Top of RECORDS PROVIDED

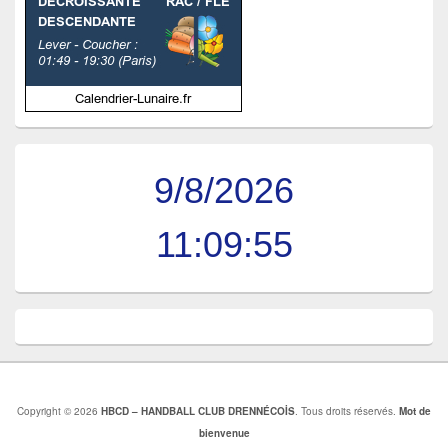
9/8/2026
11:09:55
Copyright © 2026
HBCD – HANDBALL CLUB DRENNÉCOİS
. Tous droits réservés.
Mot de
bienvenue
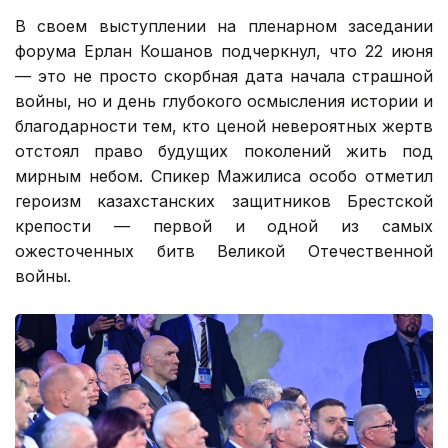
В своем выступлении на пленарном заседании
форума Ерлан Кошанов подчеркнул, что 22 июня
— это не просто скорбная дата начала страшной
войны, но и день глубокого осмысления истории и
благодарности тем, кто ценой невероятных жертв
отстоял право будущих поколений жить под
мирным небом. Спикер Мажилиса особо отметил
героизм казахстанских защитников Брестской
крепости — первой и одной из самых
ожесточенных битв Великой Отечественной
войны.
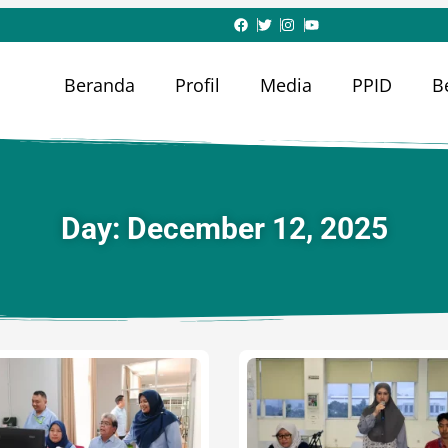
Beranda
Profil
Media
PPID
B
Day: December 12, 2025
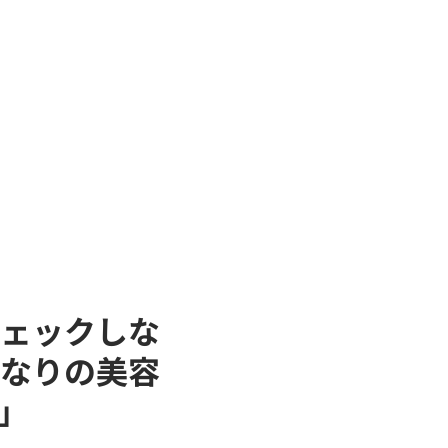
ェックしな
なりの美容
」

Bottom of RECORDS PROVIDED
Top of RECORDS PROVIDED

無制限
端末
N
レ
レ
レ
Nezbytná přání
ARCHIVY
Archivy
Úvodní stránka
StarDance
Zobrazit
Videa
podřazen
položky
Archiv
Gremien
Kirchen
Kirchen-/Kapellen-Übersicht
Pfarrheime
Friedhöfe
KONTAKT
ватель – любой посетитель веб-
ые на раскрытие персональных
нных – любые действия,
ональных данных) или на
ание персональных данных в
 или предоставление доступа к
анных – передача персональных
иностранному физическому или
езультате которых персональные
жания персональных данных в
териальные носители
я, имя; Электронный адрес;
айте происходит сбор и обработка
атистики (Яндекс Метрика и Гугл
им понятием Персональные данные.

Bottom of RECORDS PROVIDED
Top of RECORDS PROVIDED

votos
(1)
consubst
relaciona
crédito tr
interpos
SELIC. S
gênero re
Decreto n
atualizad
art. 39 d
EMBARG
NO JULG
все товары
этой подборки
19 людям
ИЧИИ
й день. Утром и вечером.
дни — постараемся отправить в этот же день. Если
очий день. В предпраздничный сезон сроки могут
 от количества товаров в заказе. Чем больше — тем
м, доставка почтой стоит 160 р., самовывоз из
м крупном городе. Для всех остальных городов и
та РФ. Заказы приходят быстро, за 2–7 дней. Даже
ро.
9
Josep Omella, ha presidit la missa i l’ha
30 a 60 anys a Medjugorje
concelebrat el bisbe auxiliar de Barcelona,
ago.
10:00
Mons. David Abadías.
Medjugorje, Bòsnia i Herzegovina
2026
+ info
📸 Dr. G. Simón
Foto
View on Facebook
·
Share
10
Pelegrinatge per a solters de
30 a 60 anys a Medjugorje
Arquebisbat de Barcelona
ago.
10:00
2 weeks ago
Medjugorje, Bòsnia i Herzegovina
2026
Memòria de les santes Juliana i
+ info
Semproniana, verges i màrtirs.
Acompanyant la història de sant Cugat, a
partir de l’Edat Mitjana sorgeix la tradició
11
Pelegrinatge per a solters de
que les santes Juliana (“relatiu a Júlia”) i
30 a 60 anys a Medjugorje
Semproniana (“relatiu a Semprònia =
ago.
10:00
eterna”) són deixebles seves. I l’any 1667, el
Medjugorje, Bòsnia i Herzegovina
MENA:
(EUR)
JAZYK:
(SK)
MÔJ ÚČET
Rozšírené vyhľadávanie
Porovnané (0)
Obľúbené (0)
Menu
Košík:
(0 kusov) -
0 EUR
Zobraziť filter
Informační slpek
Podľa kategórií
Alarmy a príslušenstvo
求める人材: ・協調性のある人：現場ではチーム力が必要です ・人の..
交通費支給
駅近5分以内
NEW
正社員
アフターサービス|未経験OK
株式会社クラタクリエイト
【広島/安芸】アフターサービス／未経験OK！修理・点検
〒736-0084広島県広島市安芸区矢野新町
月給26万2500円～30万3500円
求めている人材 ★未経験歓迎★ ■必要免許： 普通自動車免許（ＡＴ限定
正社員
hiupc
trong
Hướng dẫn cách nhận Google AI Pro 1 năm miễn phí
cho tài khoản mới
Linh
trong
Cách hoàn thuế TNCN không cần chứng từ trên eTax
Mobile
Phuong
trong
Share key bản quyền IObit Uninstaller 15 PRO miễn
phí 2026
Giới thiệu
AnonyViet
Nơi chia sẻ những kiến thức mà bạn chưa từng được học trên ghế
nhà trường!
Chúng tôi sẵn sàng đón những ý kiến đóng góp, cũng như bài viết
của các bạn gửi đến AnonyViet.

Bottom of RECORDS PROVIDED

▶ **WHAT TO DO**
In the records above, find each line with the word "santes" and copy it out.

▶ **SOLUTION TO THIS EXERCISE**
Memòria de les santes Juliana i
que les santes Juliana (“relatiu a Júlia”) i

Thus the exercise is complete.